La gamma Škoda Scala dà il benvenuto alla versione a metano G-TEC. La motorizzazione monovalente a metano da 90 CV e 160 Nm garantisce un’autonomia di 410 km. Merito dei 3 serbatoi di gas naturale, che però non riducono lo spazio all’interno della berlina boema. Completa è la dotazione di serie per sicurezza attiva e connettività. Disponibile nelle versioni Ambition e Sport, la Škoda Scala G-TEC ha un prezzo di 22.280 euro (17.800 euro al lancio) e arriverà da febbraio 2020.

3 BOMBOLE DI GAS E 9 LITRI DI BENZINA

Škoda Scala è disponibile nell’efficiente motorizzazione 1.0 G-TEC monovalente a metano. Le 3 bombole hanno una capacità di 13,8 kg e si trovano sotto al pianale. Oltre ai 410 km che la berlina può coprire spinta solo da gas naturale, si aggiungono i 9 litri di benzina del serbatoio secondario, che le permettono di macinare altri 220 km. I sistemi di guida assistita sono di Livello 2 mentre completa è la connettività per smartphone.

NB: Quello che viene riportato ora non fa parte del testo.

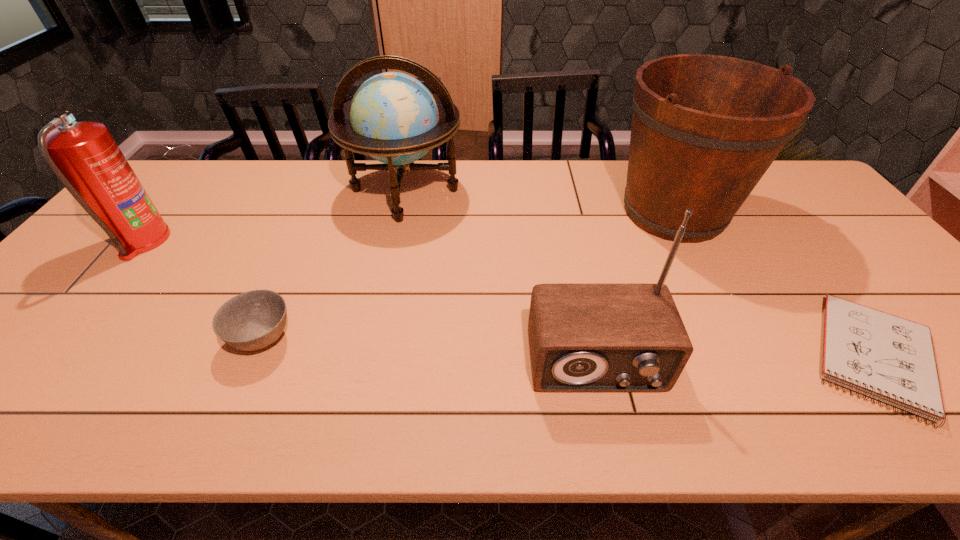 Where is `bucket at the far edge`? Image resolution: width=960 pixels, height=540 pixels. bucket at the far edge is located at coordinates (705, 128).

The image size is (960, 540). I want to click on object located in the near edge section of the desktop, so click(590, 337).

You are a GUI agent. You are given a task and a screenshot of the screen. Output one action in this format:
    pyautogui.click(x=<x>, y=<y>)
    Task: Click on the object located at the left edge
    Image resolution: width=960 pixels, height=540 pixels.
    Given the screenshot: What is the action you would take?
    pyautogui.click(x=85, y=158)

At what (x,y) coordinates should I click in order to perform the action: click on vacant space at the far edge. Please return your answer as a coordinate pair (x, y). This screenshot has height=540, width=960. Looking at the image, I should click on (543, 171).

In the image, there is a desktop. Where is `free space at the near edge`? free space at the near edge is located at coordinates [524, 417].

Locate an element on the screen. This screenshot has width=960, height=540. vacant area at the right edge of the desktop is located at coordinates [x=924, y=314].

At what (x,y) coordinates should I click in order to perform the action: click on vacant space at the far left corner of the desktop. Please return your answer as a coordinate pair (x, y). Looking at the image, I should click on 167,167.

This screenshot has width=960, height=540. Find the location of `vacant area that lies between the second shortest object and the bucket`. vacant area that lies between the second shortest object and the bucket is located at coordinates (468, 275).

Find the location of a particular element. The width and height of the screenshot is (960, 540). unoccupied area between the fire extinguisher and the bucket is located at coordinates (408, 227).

Locate an element on the screen. The image size is (960, 540). free space between the fire extinguisher and the bucket is located at coordinates (408, 227).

410 CHILOMETRI CON 14 EURO

La Scala G-TEC è alimentata da un 3 cilindri turbocompresso da 1.0 litri di cilindrata che rispetta la norma Euro 6d-TEMP. La potenza è di 90 CV, la coppia massima di 160 Nm. Il cambio è manuale a 6 rapporti. La propulsione a gas metano riduce del 20% le emissioni di CO2 rispetto a un motore benzina, con la totale assenza di particolato. In più, considerando il costo medio del metano, si possono percorrere 410 km con circa 14 euro. L’alimentazione monovalente comporta infine la riduzione almeno del 75% della tassa di possesso.

GRUPPI OTTICI LED E CITY EMERGENCY BRAKE DI SERIE

In totale (metano più benzina) la Scala può coprire una distanza di 630 km prima di fermarsi in una stazione di servizio. La capacità del vano bagagli va da 339 litri a 1.282 litri, un valore di riferimento per le auto a gas. La berlina offre di serie il sistema del mantenimento della distanza di sicurezza fino a 210 km/h, il Lane Assistant per il mantenimento della corsia, il Front Assistant con City Emergency Brake e il riconoscimento pedoni. In più standard sono i gruppi ottici LED.